For everything they lack in things to complain about, Zifir make up for it with a chaotic cornucopia of killer riffs aplenty. Largely ascribing to the teachings of black metal’s second wave, theirs is a black metal most fierce, fueled by dissonant rage and executed in precise bursts of lethal riffage. Rhythm and discernible melody take precedence, yet though Demoniac Ethics isn’t outright dissoblack it is likewise hardly melodic. The album follows the furious footsteps of Wiegedood or Woe, carefully constructing concise, caustic passages of sound and hurling them at the listener with all the delicate tenderness of a rabid wolverine. Whether it’s force feeding you the fast and furious fervor of “Chants for Execution” or else tearing out chunks of your sanity one riff at a time a la “Spirit of Goats”, this album hits hard, heavy and with wholehearted hate.
And how! The delirious drumwork and demonic guitars at Zifir‘s disposal certainly do their duties towards darkening up Demoniac Ethics, but it’s the atmospheric one-two punch of the band’s vocalist and rhythm section that erases all light and life entirely from the album, rendering it pitch-black and utterly unforgiving. Vocalist and guitarist Onur Önok’s screams are most immediately comparable to the late Michiel Eikenaar (Dodecahedron), delivered in harsh vocal spasms of lunacy which are — paradoxically — just as clear and decipherable as they are garbled and unhinged. The wailing insanity of “Still Reigning” alone would be enough to make a lesser Muppet tremble, but its presence against the backdrop of tremolo-picked horror and despair allows both elements to stand out like unsettling silhouettes in the distance. When such moments occur, they often employ scales and a similar sense of stifling somberness as those utilized by Départe, and I absolutely lack the prosaic prowess necessary to describe just how powerful these passages trvly are.

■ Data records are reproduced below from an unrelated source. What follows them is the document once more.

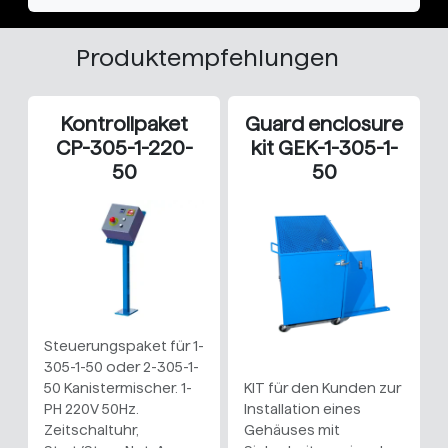
Produktempfehlungen
Kontrollpaket
Guard enclosure
CP-305-1-220-
kit GEK-1-305-1-
50
50
Steuerungspaket für 1-
305-1-50 oder 2-305-1-
50 Kanistermischer. 1-
KIT für den Kunden zur
PH 220V 50Hz.
Installation eines
Zeitschaltuhr,
Gehäuses mit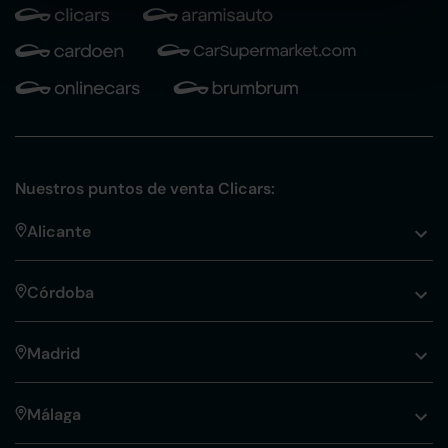
Nuestros puntos de venta Clicars:
Alicante
Córdoba
Madrid
Málaga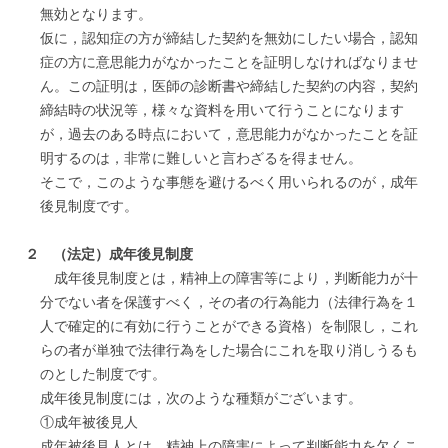
無効となります。
仮に，認知症の方が締結した契約を無効にしたい場合，認知
症の方に意思能力がなかったことを証明しなければなりませ
ん。この証明は，医師の診断書や締結した契約の内容，契約
締結時の状況等，様々な資料を用いて行うことになります
が，過去のある時点において，意思能力がなかったことを証
明するのは，非常に難しいと言わざるを得ません。
そこで，このような事態を避けるべく用いられるのが，成年
後見制度です。
２ （法定）成年後見制度
成年後見制度とは，精神上の障害等により，判断能力が十
分でない者を保護すべく，その者の行為能力（法律行為を１
人で確定的に有効に行うことができる資格）を制限し，これ
らの者が単独で法律行為をした場合にこれを取り消しうるも
のとした制度です。
成年後見制度には，次のような種類がございます。
①成年被後見人
成年被後見人とは，精神上の障害によって判断能力を欠くこ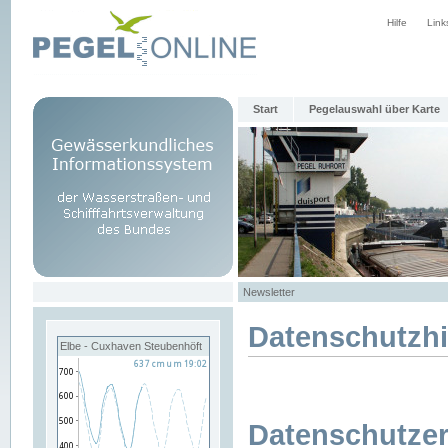
Hilfe
Link
Start
Pegelauswahl über Karte
Newsletter
Datenschutzh
Elbe - Cuxhaven Steubenhöft
Datenschutzer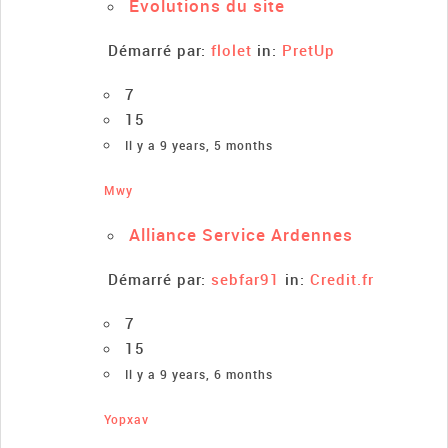
Evolutions du site
Démarré par:
flolet
in:
PretUp
7
15
Il y a 9 years, 5 months
Mwy
Alliance Service Ardennes
Démarré par:
sebfar91
in:
Credit.fr
7
15
Il y a 9 years, 6 months
Yopxav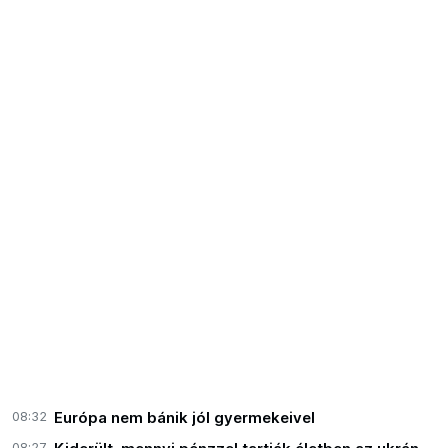
08:32
Európa nem bánik jól gyermekeivel
08:27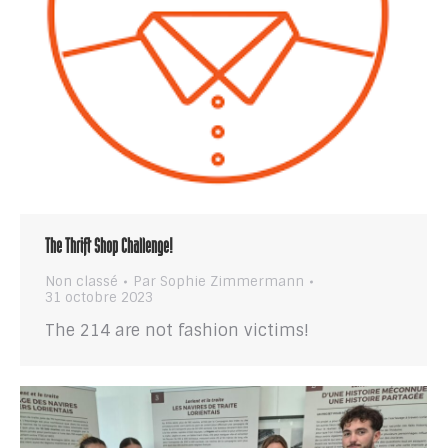
The Thrift Shop Challenge!
Non classé
Par
Sophie Zimmermann
31 octobre 2023
The 214 are not fashion victims!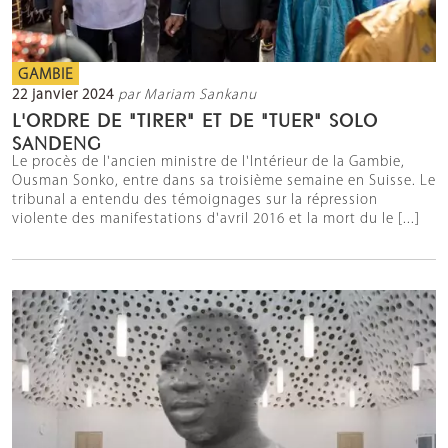
GAMBIE
22 janvier 2024
par Mariam Sankanu
L'ORDRE DE "TIRER" ET DE "TUER" SOLO
SANDENG
Le procès de l'ancien ministre de l'Intérieur de la Gambie,
Ousman Sonko, entre dans sa troisième semaine en Suisse. Le
tribunal a entendu des témoignages sur la répression
violente des manifestations d'avril 2016 et la mort du le [...]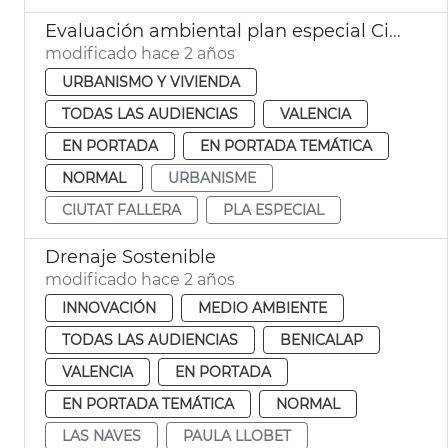
Evaluación ambiental plan especial Ciutat Fallera
modificado hace 2 años
URBANISMO Y VIVIENDA
TODAS LAS AUDIENCIAS
VALENCIA
EN PORTADA
EN PORTADA TEMÁTICA
NORMAL
URBANISME
CIUTAT FALLERA
PLA ESPECIAL
Drenaje Sostenible
modificado hace 2 años
INNOVACIÓN
MEDIO AMBIENTE
TODAS LAS AUDIENCIAS
BENICALAP
VALENCIA
EN PORTADA
EN PORTADA TEMÁTICA
NORMAL
LAS NAVES
PAULA LLOBET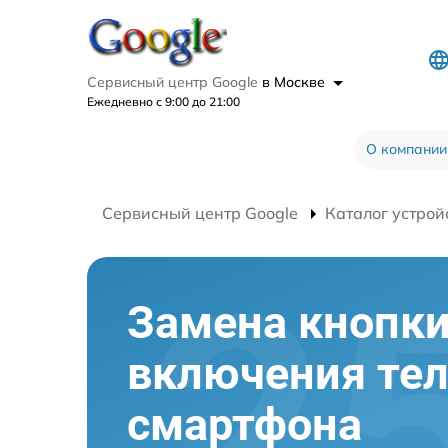
Сервисный центр Google
в Москве
Ежедневно с 9:00 до 21:00
О компании
Сервисный центр Google
Каталог устрой
Замена кнопк
включения те
смартфона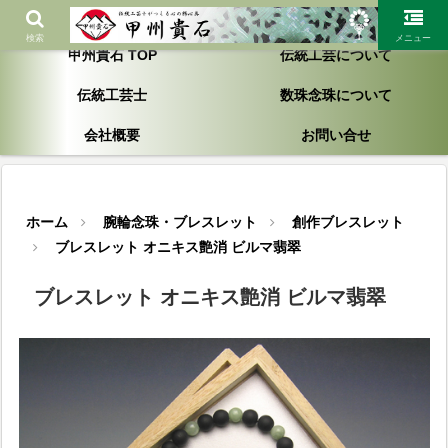
「一生お付き合いが出来る製品作り」を心がけ大切にしております
検索
メニュー
甲州貴石 TOP
伝統工芸について
伝統工芸士
数珠念珠について
会社概要
お問い合せ
ホーム
腕輪念珠・ブレスレット
創作ブレスレット
ブレスレット オニキス艶消 ビルマ翡翠
ブレスレット オニキス艶消 ビルマ翡翠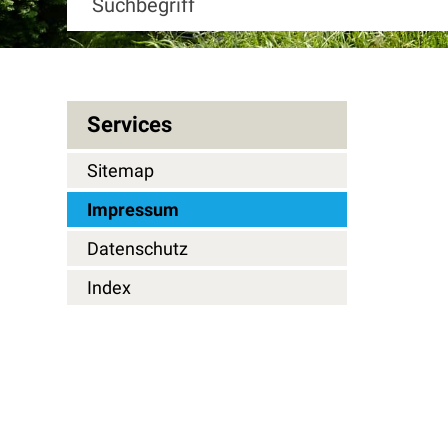
Services
Sitemap
Impressum
Datenschutz
Index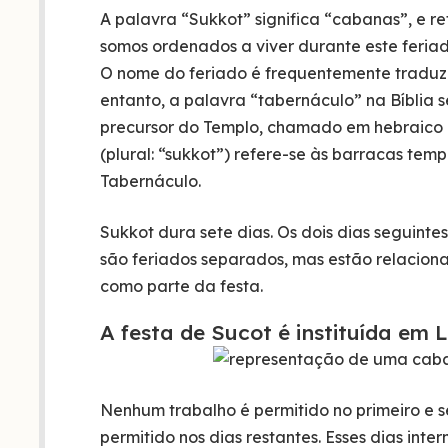
A palavra “Sukkot” significa “cabanas”, e r
somos ordenados a viver durante este feri
O nome do feriado é frequentemente traduz
entanto, a palavra “tabernáculo” na Bíblia s
precursor do Templo, chamado em hebraico 
(plural: “sukkot”) refere-se às barracas tem
Tabernáculo.
Sukkot dura sete dias. Os dois dias seguintes
são feriados separados, mas estão relacio
como parte da festa.
A festa de Sucot é instituída em L
Nenhum trabalho é permitido no primeiro e s
permitido nos dias restantes. Esses dias inte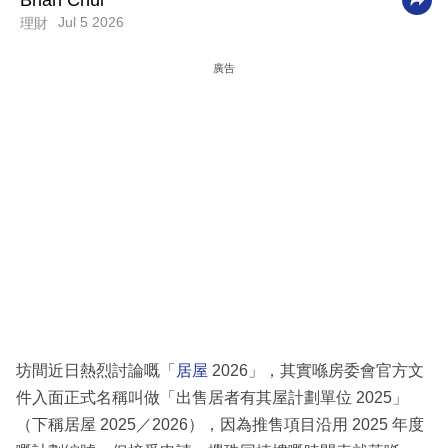
Brian Chui
Jul 5 2026
理財
科
技
廣告
職
場
生
活
時
事
專
欄
訂
坊間近日熱烈討論嘅「
居屋
2026」，其實喺房委會官方文
閱
件入面正式名稱叫做「出售居者有其屋計劃單位 2025」
專
（下稱居屋 2025／2026），因為推售項目沿用 2025 年度
區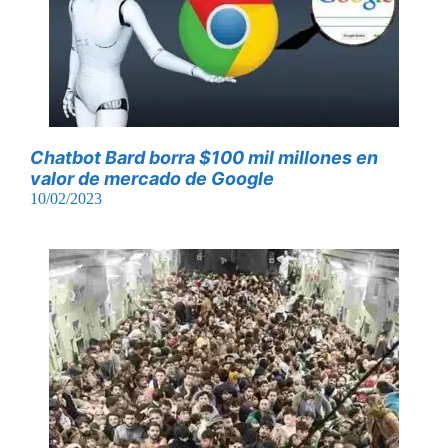
Chatbot Bard borra $100 mil millones en
valor de mercado de Google
10/02/2023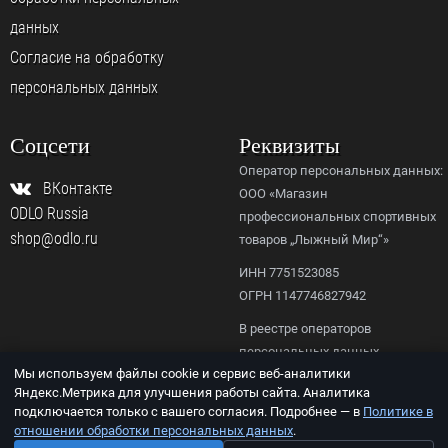
данных
Согласие на обработку
персональных данных
Соцсети
Реквизиты
Оператор персональных данных:
ВКонтакте
ООО «Магазин
ODLO Russia
профессиональных спортивных
shop@odlo.ru
товаров „Лыжный Мир“»
ИНН 7751523085
ОГРН 1147746827942
В реестре операторов
персональных данных
Мы используем файлы cookie и сервис веб-аналитики
Роскомнадзора,
Яндекс.Метрика для улучшения работы сайта. Аналитика
рег. № 77-23-156092.
подключается только с вашего согласия. Подробнее — в
Политике в
отношении обработки персональных данных
.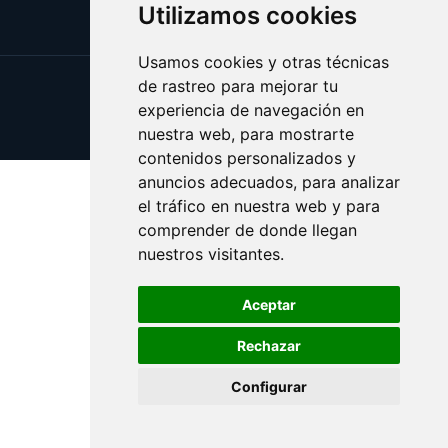
Utilizamos cookies
Usamos cookies y otras técnicas
de rastreo para mejorar tu
Update cookies preferences
experiencia de navegación en
Copyright © 2025 avellana.es
nuestra web, para mostrarte
contenidos personalizados y
anuncios adecuados, para analizar
el tráfico en nuestra web y para
comprender de donde llegan
nuestros visitantes.
Aceptar
Rechazar
Configurar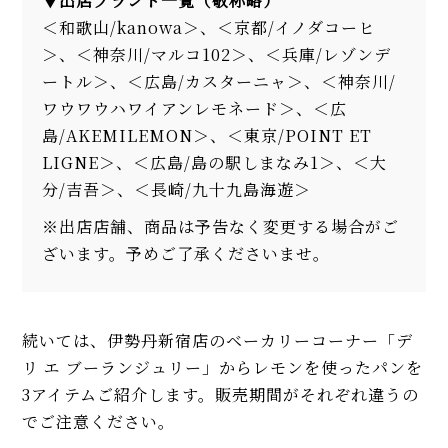
▼出店ブランド一覧（敬称略）
＜和歌山/kanowa＞、＜京都/イノダコーヒ
＞、＜神奈川/マルコ102＞、＜兵庫/レゾンデ
ートル＞、＜広島/カスターニャ＞、＜神奈川/
ワウワウハワイアンレモネード＞、＜広
島/AKEMILEMON＞、＜東京/POINT ET
LIGNE＞、＜広島/島の駅しまなみ1＞、＜大
分/吉吾＞、＜長崎/九十九島海遊＞
※出店店舗、商品は予告なく変更する場合がご
ざいます。予めご了承くださいませ。
続いては、伊勢丹新宿店のベーカリーコーナー「デ
リ エ ブーランジュリー」からレモンを使ったパンを
3アイテムご紹介します。販売期間がそれぞれ違うの
でご注意ください。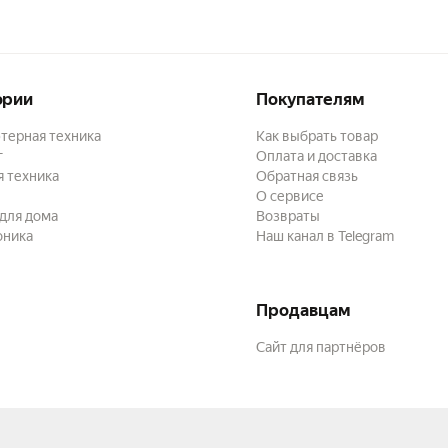
ории
Покупателям
терная техника
Как выбрать товар
г
Оплата и доставка
 техника
Обратная связь
О сервисе
для дома
Возвраты
оника
Наш канал в Telegram
Продавцам
Сайт для партнёров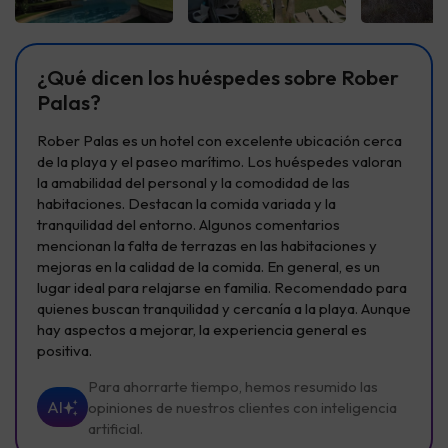
Ver todas
Ver todas
Ver t
¿Qué dicen los huéspedes sobre Rober
Palas?
Rober Palas es un hotel con excelente ubicación cerca
de la playa y el paseo marítimo. Los huéspedes valoran
la amabilidad del personal y la comodidad de las
habitaciones. Destacan la comida variada y la
tranquilidad del entorno. Algunos comentarios
mencionan la falta de terrazas en las habitaciones y
mejoras en la calidad de la comida. En general, es un
lugar ideal para relajarse en familia. Recomendado para
quienes buscan tranquilidad y cercanía a la playa. Aunque
hay aspectos a mejorar, la experiencia general es
positiva.
Para ahorrarte tiempo, hemos resumido las
AI
opiniones de nuestros clientes con inteligencia
artificial.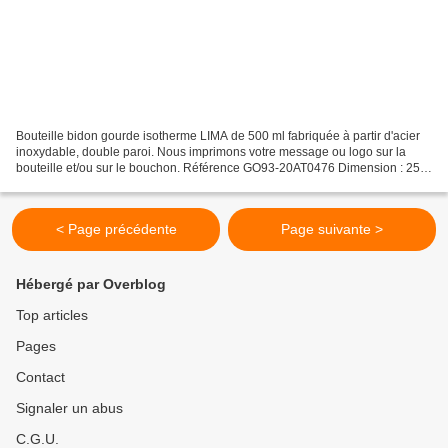
Bouteille bidon gourde isotherme LIMA de 500 ml fabriquée à partir d'acier
inoxydable, double paroi. Nous imprimons votre message ou logo sur la
bouteille et/ou sur le bouchon. Référence GO93-20AT0476 Dimension : 257
x 68 mm. MATIERE PREMIERE ET PRODUCTION...
< Page précédente
Page suivante >
Hébergé par Overblog
Top articles
Pages
Contact
Signaler un abus
C.G.U.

I’m all kinds of surprised that my first black metal find of 2020 turned out to be this awesome, but I’m not complaining. Demoniac Ethics is every bit as dark and threatening as I fear the year and ensuing decade both promise to be, except these are tidings of war and destruction that I’m inclined to turn up rather than tune out. Zifir presents enough points of comparison as to fall short of wheel reinvention or otherwise changing the black metal game, but Demoniac Ethics is a fine album all the same, a trve testament to Istanbul’s burgeoning metal scene and the state of black metal in general. What the rest of the year may hold is still a mystery, but by the grace of Jørn it seems like things are off to a promising start here in the Hall, and at the end of the day that’s really all that matters.